Was im Herbst alles getan und gelassen werden kann.

Verblühtes stehen lassen
Verblühte Samen- und Fruchtstände von Blumen und Sträuchern sollten über den Winter stehen bleiben, weil sie wichtige Nahrungsquellen für Vögel und Insekten sind.

Nicht mehr mähen
Rasen und Blumenwiesen sollten nun nicht mehr gemäht werden. Höhere Pflanzen schaffen besseren Schutz, Überwinterungsmöglichkeiten und mehr Nahrung für Wildtiere.
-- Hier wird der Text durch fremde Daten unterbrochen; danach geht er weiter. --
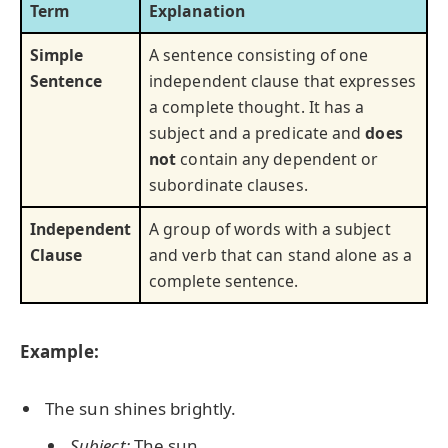
Term
Explanation
Simple
A sentence consisting of one
Sentence
independent clause that expresses
a complete thought. It has a
subject and a predicate and
does
not
contain any dependent or
subordinate clauses.
Independent
A group of words with a subject
Clause
and verb that can stand alone as a
complete sentence.
Example:
The sun shines brightly.
Subject:
The sun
Lichtverschmutzung reduzieren und Strom sparen
In den letzten Jahren hat die künstliche Beleuchtung in der Nacht stark zugenommen. Für die Natur und auch für unseren gesunden Schlaf ist es sehr wichtig, dass es in der Nacht finster ist. Leider sind bereits viele nachtaktive Insekten vom Aussterben bedroht. Deshalb die Außen-, Garten-  wie auch Weihnachtsbeleuchtung so weit wie möglich reduzieren und gleichzeitig kann man Strom und Geld sparen.

Laub liegen lassen
Das Herbstlaub von Sträuchern und Bäumen sollte liegen bleiben dürfen. Das Laub schützt den Boden vor Austrocknung und Kälte. Bei der Verrottung wird es von den Bodenlebewesen zersetzt und die freigewordenen Nährstoffe stärken als Dünger wiederum die Pflanzen.
Überall dort, wo es nicht liegen bleiben kann wie z.B. auf Gehwegen, kann es als Laubhaufen geschichtet werden. Dieser dient wiederum zum Beispiel Igeln als wichtiges Winterquartier.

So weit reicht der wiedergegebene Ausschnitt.